The DCCC has in recent months posted wildly successful fundraising numbers, raising more in 2017 than it has in any other calendar year. The committee blasts out small-dollar donor-centric email solicitations of all sorts almost daily, while aggressively courting big-money contributors, too.
Former Vice President Joe Biden, Rep. Don Beyer of Virginia and Luján will, for example, gather March 21 at the suburban Washington, D.C., home of real estate heiress Tori Winkler Thomas for a major DCCC fundraiser. Individual tickets begin at $17,500 and climb to $100,000 for a “VIP/Clutch” ticket, according to an invitation obtained by the Center for Public Integrity.
“Every time they hit send, money is going to pour in, there truly is no saturation point on the number of emails you can send — they all raise money,” notes Kristin Oblander, president of Atlanta-based fundraising firm The Oblander Group, whose past and present clients include Democratic presidential and congressional candidate committees. “The guaranteed revenue stream from the email blasts gives them flexibility to experiment with different subject lines and messages, which is what we are seeing with these.”
Consider: Individual contributors have poured $86.3 million into the DCCC’s campaign account from the beginning of 2017 to through the end of January. More than half of that amount came from people giving $200 or less — the kinds of modest contributions online fundraising campaigns target.
The DCCC’s haul is more than three times what individual donors have given — $24.5 million — to its conservative counterpart, the National Republican Congressional Committee, according to Federal Election Commission records.
Such fundraising success is a point of pride for Democrats, who have long lamented Republicans perceived political fundraising advantage this decade following several federal court decisions, such as Citizens United v. FEC, that make it easier than ever for political committees to raise big money. The DCCC has also outshone its big sibling, the Democratic National Committee, which has badly trailed the Republican National Committee in fundraising of late.
“Criticism isn’t deserved.

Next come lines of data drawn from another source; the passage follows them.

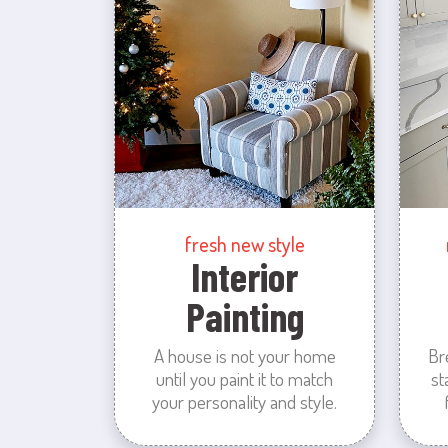
fresh new style
Interior
Painting
A house is not your home
Br
until you paint it to match
st
your personality and style.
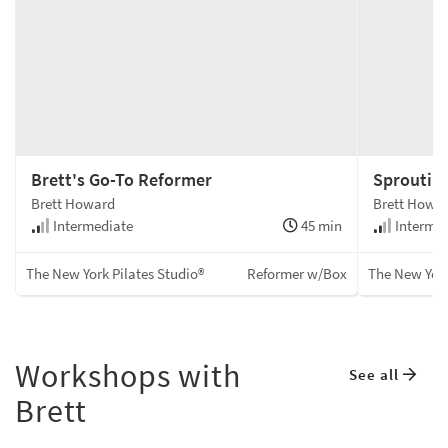
Brett's Go-To Reformer
Sproutin
Brett Howard
Brett Howa
Intermediate
45 min
Intermed
The New York Pilates Studio®
Reformer w/Box
The New York
Workshops with
See all
Brett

They’re doing a hell of a job fundraising,” said former Rep. Martin Frost, D-Texas, who served as DCCC chairman from 1995 to 1999.
While Frost is “not overly impressed” with what he deemed “the sky is falling”-style fundraising emails — Pelosi last week sent one titled “DEVASTATING setback” — he noted that online fundraising is still an “evolving art form” best paired with old-fashioned, meet-and-greet fundraisers that cater to major donors. On both counts, Frost added, Pelosi and the DCCC are winning.
Current DCCC leaders, for their part, aren’t so interested in discussing their fundraising playbook.
Drew Hammill, Pelosi’s deputy chief of staff, referred questions about Pelosi’s fundraising emails to DCCC staff. Joe Shoemaker, Luján’s communications director, likewise directed questions to the DCCC.
“We are going to pass on commenting,” DCCC spokesman Tyler Law said.
Luján, who himself has sent “NOT asking for money” emails to supporters, told the Washington Post that the DCCC’s war chest will allow it “to invest in campaigns across the largest battlefield in a decade.”
A coast-to-coast strategy is non-negotiable for Democrats who are striving to win Congress in November, and deal Trump, who now enjoys GOP majorities in both the House and Senate, a massive political defeat. Republicans today occupy 241 U.S. House seats to the Democrats’ 194, so the DCCC wants to endlessly vacuum dollars to help their most competitive candidates win seats.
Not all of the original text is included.